◆ **TASK OBJECTIVE**:
Please copy exactly every line from the one that contains "RDNA 3.5 iGPUs in ROCm" to the end of the data below, with both ends included and no other lines.

======== DATA IN THIS EXERCISE

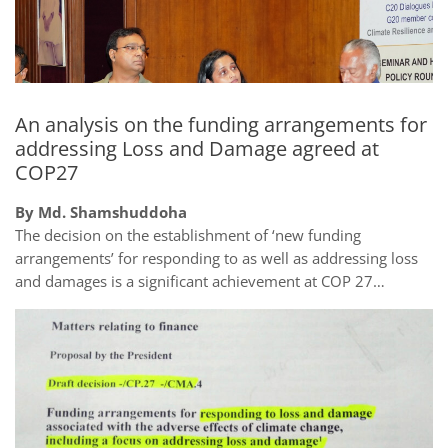
An analysis on the funding arrangements for
addressing Loss and Damage agreed at
COP27
By Md. Shamshuddoha
The decision on the establishment of ‘new funding
arrangements’ for responding to as well as addressing loss
and damages is a significant achievement at COP 27…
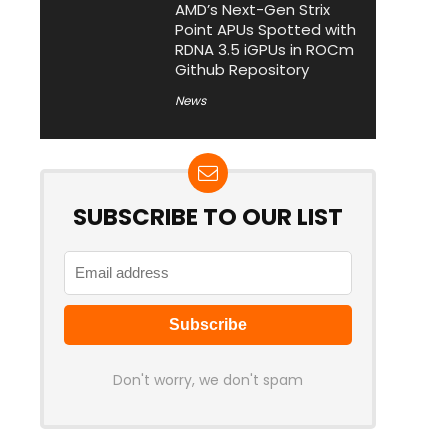
AMD’s Next-Gen Strix
Point APUs Spotted with
RDNA 3.5 iGPUs in ROCm
Github Repository
News
SUBSCRIBE TO OUR LIST
Don't worry, we don't spam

================

◆ **SOLUTION TO THIS TASK**:
RDNA 3.5 iGPUs in ROCm
Github Repository
News
SUBSCRIBE TO OUR LIST
Don't worry, we don't spam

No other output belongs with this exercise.